EUROZONE: MORE OF THE SAME

This past Friday, ECB President Christine Lagarde warned of a sluggish economy, and she stepped up her call for the ECB to inject fiscal stimulus to boost the bloc’s growth. “We have a unique possibility to respond to a changing and challenging world by investing in our future, strengthening our common institutions, and empowering the world’s second largest economy.”

Interestingly, she has echoed Gerald Celente’s call for nations to create self-sustaining economies.
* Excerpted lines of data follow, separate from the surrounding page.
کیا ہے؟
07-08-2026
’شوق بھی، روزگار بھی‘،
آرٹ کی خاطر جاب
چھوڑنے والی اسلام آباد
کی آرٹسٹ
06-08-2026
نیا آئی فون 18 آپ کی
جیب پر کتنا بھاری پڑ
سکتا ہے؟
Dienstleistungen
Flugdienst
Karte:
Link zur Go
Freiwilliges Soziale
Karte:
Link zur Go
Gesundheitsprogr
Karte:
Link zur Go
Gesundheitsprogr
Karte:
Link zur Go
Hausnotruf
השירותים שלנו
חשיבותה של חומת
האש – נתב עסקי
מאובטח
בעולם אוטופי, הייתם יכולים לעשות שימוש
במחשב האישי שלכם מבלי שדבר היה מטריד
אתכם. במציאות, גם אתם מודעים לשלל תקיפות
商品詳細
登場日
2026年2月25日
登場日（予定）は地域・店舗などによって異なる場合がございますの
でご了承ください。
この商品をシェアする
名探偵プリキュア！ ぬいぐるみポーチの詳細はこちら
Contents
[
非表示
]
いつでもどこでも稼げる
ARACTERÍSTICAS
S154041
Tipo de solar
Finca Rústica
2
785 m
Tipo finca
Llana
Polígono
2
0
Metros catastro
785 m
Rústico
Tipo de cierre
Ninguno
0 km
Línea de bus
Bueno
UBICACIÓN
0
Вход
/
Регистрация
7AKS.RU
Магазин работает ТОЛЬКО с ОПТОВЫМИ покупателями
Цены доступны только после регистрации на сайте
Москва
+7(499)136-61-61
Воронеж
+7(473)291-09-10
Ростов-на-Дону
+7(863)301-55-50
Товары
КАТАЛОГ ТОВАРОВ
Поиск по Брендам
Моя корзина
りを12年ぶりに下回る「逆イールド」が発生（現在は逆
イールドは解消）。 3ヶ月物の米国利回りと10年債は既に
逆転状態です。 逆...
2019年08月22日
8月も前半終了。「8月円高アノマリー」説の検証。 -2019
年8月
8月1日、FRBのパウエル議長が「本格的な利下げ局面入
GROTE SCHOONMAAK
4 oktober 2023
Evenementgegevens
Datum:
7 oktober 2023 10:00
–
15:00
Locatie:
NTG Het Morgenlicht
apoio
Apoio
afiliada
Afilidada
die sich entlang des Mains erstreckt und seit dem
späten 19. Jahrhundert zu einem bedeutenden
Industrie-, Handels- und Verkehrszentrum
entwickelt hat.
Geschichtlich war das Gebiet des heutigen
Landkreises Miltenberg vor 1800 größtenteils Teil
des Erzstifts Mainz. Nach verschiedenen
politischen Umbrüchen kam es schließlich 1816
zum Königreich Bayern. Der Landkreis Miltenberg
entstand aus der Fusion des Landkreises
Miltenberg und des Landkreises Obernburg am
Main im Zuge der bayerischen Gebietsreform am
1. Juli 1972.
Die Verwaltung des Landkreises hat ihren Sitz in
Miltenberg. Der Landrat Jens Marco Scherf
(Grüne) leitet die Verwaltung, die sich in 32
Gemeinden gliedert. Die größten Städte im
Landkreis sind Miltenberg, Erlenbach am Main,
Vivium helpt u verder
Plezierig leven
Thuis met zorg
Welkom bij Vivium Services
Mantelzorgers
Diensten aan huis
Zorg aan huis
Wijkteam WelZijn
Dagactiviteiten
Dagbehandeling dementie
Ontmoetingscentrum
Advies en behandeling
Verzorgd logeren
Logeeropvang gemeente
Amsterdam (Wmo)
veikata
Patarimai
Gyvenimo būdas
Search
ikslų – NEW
Lagarde said that governments should rebalance their economies, from exports to domestic demand.

“This was the most encouraging speech I have heard for several years in Europe,” exclaimed Christian Sewing, the CEO of Deutsche Bank, which is racking up historic losses and whose stocks have plummeted to all-time lows.
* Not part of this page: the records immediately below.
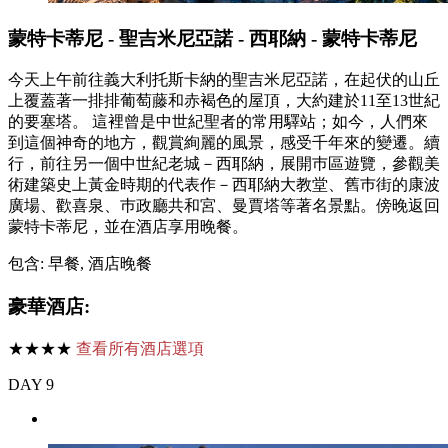
蒙特卡蒂尼 - 聖吉米尼亞諾 - 西耶納 - 蒙特卡蒂尼
今天上午前往義大利托斯卡納的聖吉米尼亞諾，在起伏的山丘
上覆蓋著一排排葡萄藤和赤褐色的屋頂，大約建於11至13世紀
的要塞塔。 這裡曾是中世紀聖者的常用驛站；如今，人們來
到這個神奇的地方，觀賞絢麗的風景，感受千年來的變遷。續
行，前往另一個中世紀老城－西耶納，展開巿區遊覽，參觀美
術建築史上黃金時期的代表作－西耶納大教堂、舊巿街的康波
廣場、歡喜泉、巿政廳共和宮、曼賈塔等著名景點。傍晚返回
蒙特卡蒂尼，並在酒店享用晚餐。
包含: 早餐, 酒店晚餐
豪華酒店:
★★★★
查看所有酒店選項
DAY 9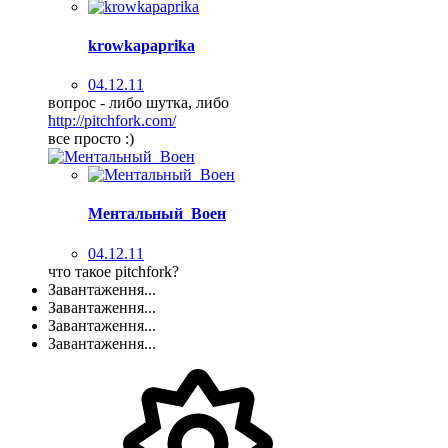
krowkapaprika
04.12.11
вопрос - либо шутка, либо
http://pitchfork.com/
все просто :)
Ментальный_Воен
04.12.11
что такое pitchfork?
Завантаження...
Завантаження...
Завантаження...
Завантаження...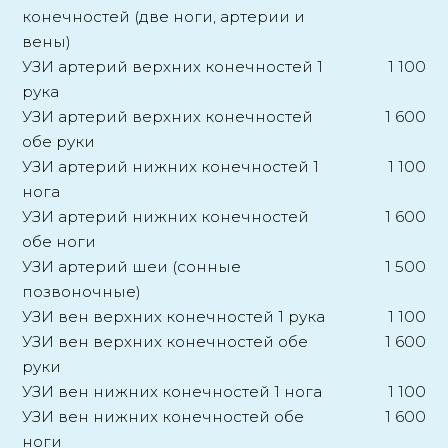
конечностей (две ноги, артерии и
вены)
УЗИ артерий верхних конечностей 1
1 100
рука
УЗИ артерий верхних конечностей
1 600
обе руки
УЗИ артерий нижних конечностей 1
1 100
нога
УЗИ артерий нижних конечностей
1 600
обе ноги
УЗИ артерий шеи (сонные
1 500
позвоночные)
УЗИ вен верхних конечностей 1 рука
1 100
УЗИ вен верхних конечностей обе
1 600
руки
УЗИ вен нижних конечностей 1 нога
1 100
УЗИ вен нижних конечностей обе
1 600
ноги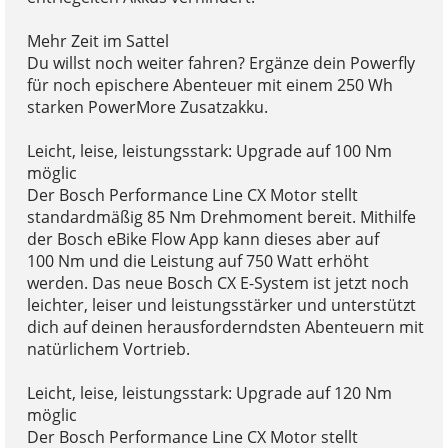
Mehr Zeit im Sattel
Du willst noch weiter fahren? Ergänze dein Powerfly
für noch epischere Abenteuer mit einem 250 Wh
starken PowerMore Zusatzakku.
Leicht, leise, leistungsstark: Upgrade auf 100 Nm
möglic
Der Bosch Performance Line CX Motor stellt
standardmäßig 85 Nm Drehmoment bereit. Mithilfe
der Bosch eBike Flow App kann dieses aber auf
100 Nm und die Leistung auf 750 Watt erhöht
werden. Das neue Bosch CX E-System ist jetzt noch
leichter, leiser und leistungsstärker und unterstützt
dich auf deinen herausforderndsten Abenteuern mit
natürlichem Vortrieb.
Leicht, leise, leistungsstark: Upgrade auf 120 Nm
möglic
Der Bosch Performance Line CX Motor stellt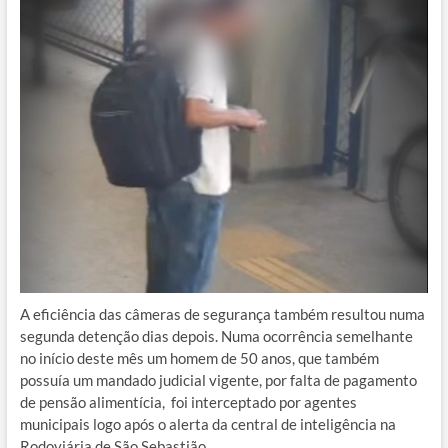
A eficiência das câmeras de segurança também resultou numa
segunda detenção dias depois. Numa ocorrência semelhante
no início deste mês um homem de 50 anos, que também
possuía um mandado judicial vigente, por falta de pagamento
de pensão alimentícia, foi interceptado por agentes
municipais logo após o alerta da central de inteligência na
Rodoviária de São Sebastião.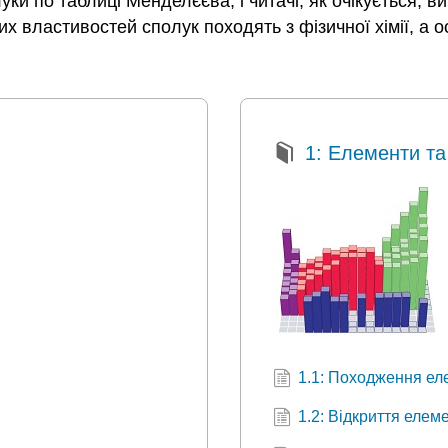
и по таблиці Менделєєва, і читачі, як очікується, ви
их властивостей сполук походять з фізичної хімії, а о
1: Елементи та
1.1: Походження еле
1.2: Відкриття елем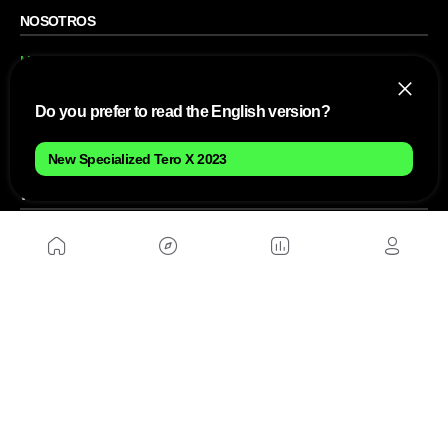
NOSOTROS
Mapa del sitio
Aviso Legal
Anúnciate con nosotros
Política de cookies
Do you prefer to read the English version?
Política de privacidad
Contacto
Trabaja con nosotros
New Specialized Tero X 2023
WEBS AMIGAS
MusickMag
SÍGUENOS
Suscríbete a nuestro newsletter
Enviar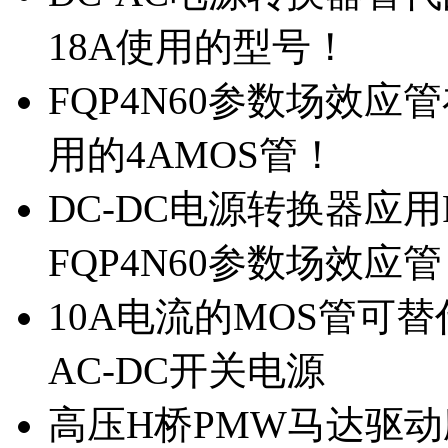
18A使用的型号！
FQP4N60参数场效
用的4AMOS管！
DC-DC电源转换器应用
FQP4N60参数场效应
10A电流的MOS管可替
AC-DC开关电源
高压H桥PMW马达驱动应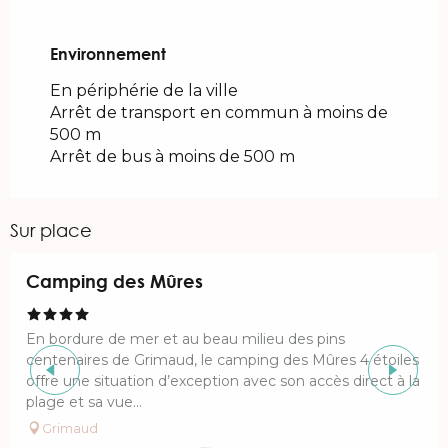
Environnement
Environnement
En périphérie de la ville
Arrêt de transport en commun à moins de
500 m
Arrêt de bus à moins de 500 m
Sur place
Réservable
Camping des Mûres
En bordure de mer et au beau milieu des pins
centenaires de Grimaud, le camping des Mûres 4 étoiles
offre une situation d’exception avec son accès direct à la
plage et sa vue...
Grimaud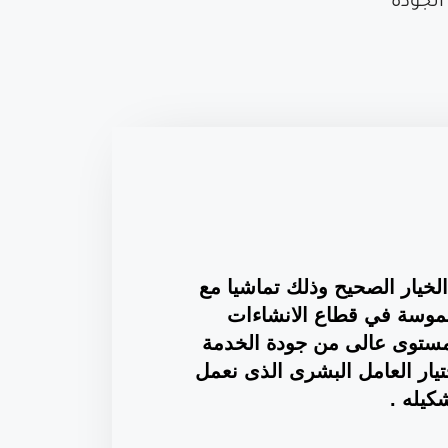
الجودة
 الخيار الصحيح وذلك تماشيا مع
لموسة في قطاع الانشاءات
ع مستوى عالى من جودة الخدمة
يار العامل البشرى الذى نعمل
كيله .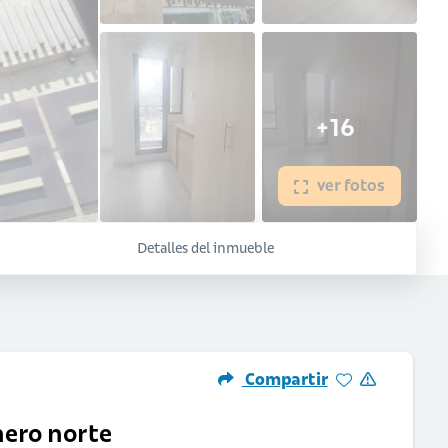
+16
ver fotos
Detalles del inmueble
Compartir
nero norte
Moody’s, the New York-based rating agency, reduced its outlook for the German banking system from neutral to negative.

In the first three quarters of 2019, Deutsche Bank reported losses of €4.1 billion. Over the same period, profits for Commerzbank dropped to €684 million, a 9 percent drop. Commerzbank’s stocks have also hit an all-time low.

An analyst at Moody’s predicted that “banks’ weak profitability will decline further as net interest income falls.”
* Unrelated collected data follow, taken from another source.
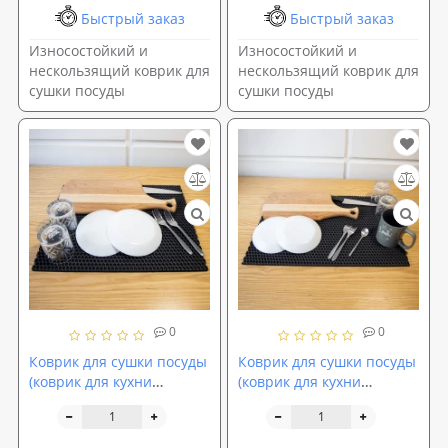
Быстрый заказ
Быстрый заказ
Износостойкий и
Износостойкий и
нескользящий коврик для
нескользящий коврик для
сушки посуды
сушки посуды
0
0
Коврик для сушки посуды
Коврик для сушки посуды
(коврик для кухни
(коврик для кухни
подкладка под мокрую
подкладка под мокрую
посуду) 50х40 см OSPORT
посуду) 60х40 см OSPORT
(R-00053)
(R-00054)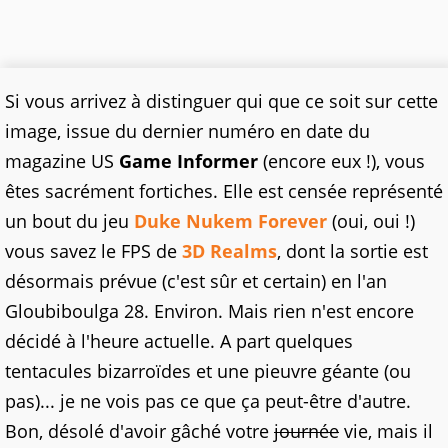
Si vous arrivez à distinguer qui que ce soit sur cette
image, issue du dernier numéro en date du
magazine US
Game Informer
(encore eux !), vous
êtes sacrément fortiches. Elle est censée représenté
un bout du jeu
Duke Nukem Forever
(oui, oui !)
vous savez le FPS de
3D Realms
, dont la sortie est
désormais prévue (c'est sûr et certain) en l'an
Gloubiboulga 28. Environ. Mais rien n'est encore
décidé à l'heure actuelle. A part quelques
tentacules bizarroïdes et une pieuvre géante (ou
pas)... je ne vois pas ce que ça peut-être d'autre.
Bon, désolé d'avoir gâché votre
journée
vie, mais il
Claidia Buch, a Bundesbank executive, said, “Banks are now increasingly financing the very enterprises that would be the first to encounter problems in the event of an unexpected economic deterioration.”

Compounding the risk are inflated real estate prices, as housing prices in cites are 15 to 30 percent higher than their values.

Also playing the fiscal stimulation card, OECD blames the global slowdown on governments which leave their economies in the hands of central banks instead of investing in structural problems. They advised “urgent action,” forecasting that stimulus measures would increase GDP growth by 1 percent over the next three years for the G20 economies.

For the eurozone, the OECD predicts 1.2 percent growth in 2019, 1.1 percent in 2020, and 1.2 percent in 2021.

For the UK, OECD forecast 1.0 percent growth in 2020 and 1.2 percent in 2021. 

And for the U.S., they forecast 2.3 percent growth for 2019 and 2.0 percent for both 2020 and 2021. 

The OECD reports that “the global outlook is fragile, with increasing signs that the cyclical downturn is becoming entrenched.”